After 544 days of grounded flights, South African Airlines (SAA) has emerged from bankruptcy proceedings with its first plane having flown on September 23 after flights were grounded in March 2020, and not necessarily only because of the Covid-19 pandemic.
SAA was once the second-largest airline in Africa, after Ethiopian Airlines, and the airline survived for decades on government bail-outs, experiencing rout cuts even before the full effect of the Covid-19 pandemic was felt across the globe.
In June, the South African government agreed that a 51% stake in SAA would be sold to the Takatso Consortium, which paved the way for a potential capital injection of over 2.9 billion ZAR. Following a state bail-out of over 7.3 billion ZAR and restructuring of its overall debt, SAA only emerged from bankruptcy after it had cut hundreds of jobs.
SAA takes to the sky yet again
Thursday morning saw the slimmed-down airline operate its first flight in over a year from Johannesburg to Cape Town, and passengers on the flight were greeted on departure by singing and dancing airline staff.
However, even if SAA is up and running yet again, it is merely a shadow of its former self operating only six aircraft of its previous 46 total.
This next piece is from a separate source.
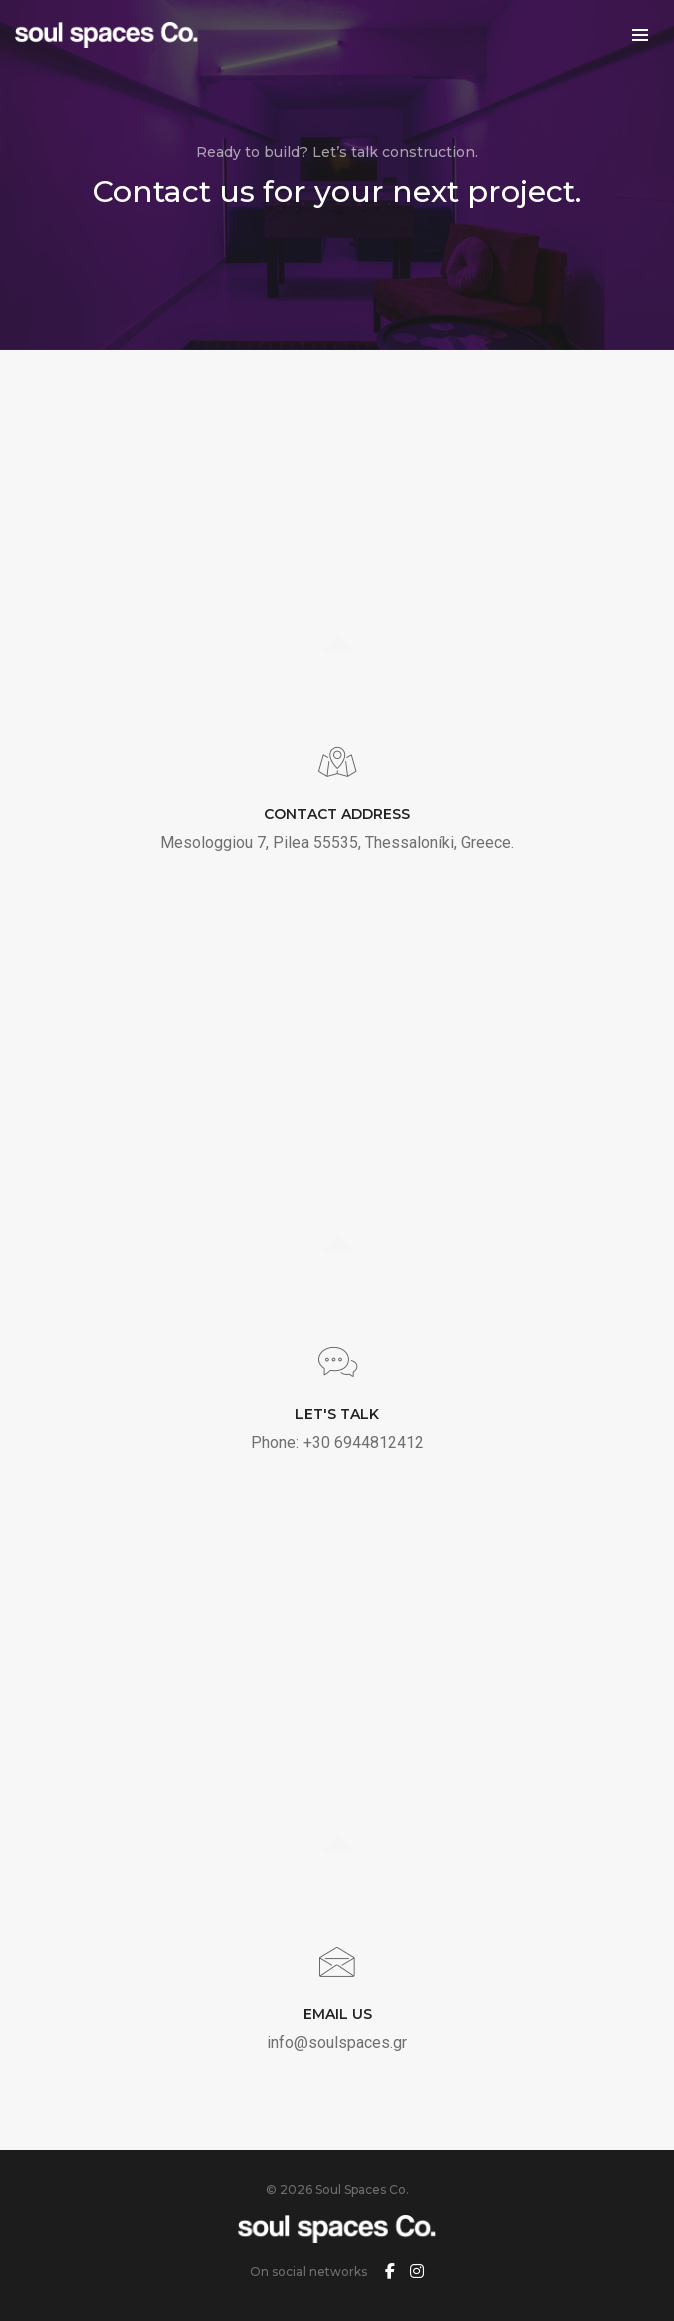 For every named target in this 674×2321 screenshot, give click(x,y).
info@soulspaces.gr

In addition to its domestic route that resumed on Thursday, SAA plans to start its regional services next week to Lusaka, Accra, Kinshasa, Maputo, and Harare.
The issues that surround the airline is only one of many examples of challenges that state-owned enterprises in South Africa face, especially with widespread corruption as one of the main problems.
SAA has been using public funds for decades and many are interested to see if operations will be sustainable after it emerged from bankruptcy and whether it can redeem its reputation.